Start of Data listing
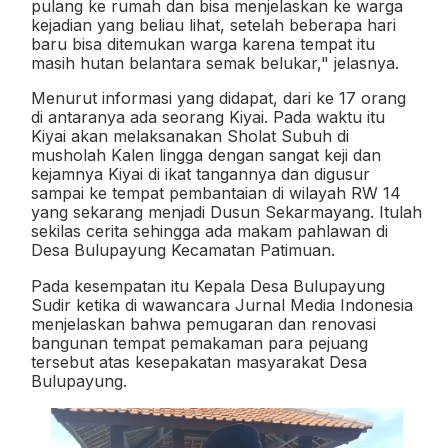
pulang ke rumah dan bisa menjelaskan ke warga
kejadian yang beliau lihat, setelah beberapa hari
baru bisa ditemukan warga karena tempat itu
masih hutan belantara semak belukar," jelasnya.
Menurut informasi yang didapat, dari ke 17 orang
di antaranya ada seorang Kiyai. Pada waktu itu
Kiyai akan melaksanakan Sholat Subuh di
musholah Kalen lingga dengan sangat keji dan
kejamnya Kiyai di ikat tangannya dan digusur
sampai ke tempat pembantaian di wilayah RW 14
yang sekarang menjadi Dusun Sekarmayang. Itulah
sekilas cerita sehingga ada makam pahlawan di
Desa Bulupayung Kecamatan Patimuan.
Pada kesempatan itu Kepala Desa Bulupayung
Sudir ketika di wawancara Jurnal Media Indonesia
menjelaskan bahwa pemugaran dan renovasi
bangunan tempat pemakaman para pejuang
tersebut atas kesepakatan masyarakat Desa
Bulupayung.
End of Data listing
Your assignment - With the pictures set aside, copy each line above as written.

Solved exercise -
pulang ke rumah dan bisa menjelaskan ke warga
kejadian yang beliau lihat, setelah beberapa hari
baru bisa ditemukan warga karena tempat itu
masih hutan belantara semak belukar," jelasnya.
Menurut informasi yang didapat, dari ke 17 orang
di antaranya ada seorang Kiyai. Pada waktu itu
Kiyai akan melaksanakan Sholat Subuh di
musholah Kalen lingga dengan sangat keji dan
kejamnya Kiyai di ikat tangannya dan digusur
sampai ke tempat pembantaian di wilayah RW 14
yang sekarang menjadi Dusun Sekarmayang. Itulah
sekilas cerita sehingga ada makam pahlawan di
Desa Bulupayung Kecamatan Patimuan.
Pada kesempatan itu Kepala Desa Bulupayung
Sudir ketika di wawancara Jurnal Media Indonesia
menjelaskan bahwa pemugaran dan renovasi
bangunan tempat pemakaman para pejuang
tersebut atas kesepakatan masyarakat Desa
Bulupayung.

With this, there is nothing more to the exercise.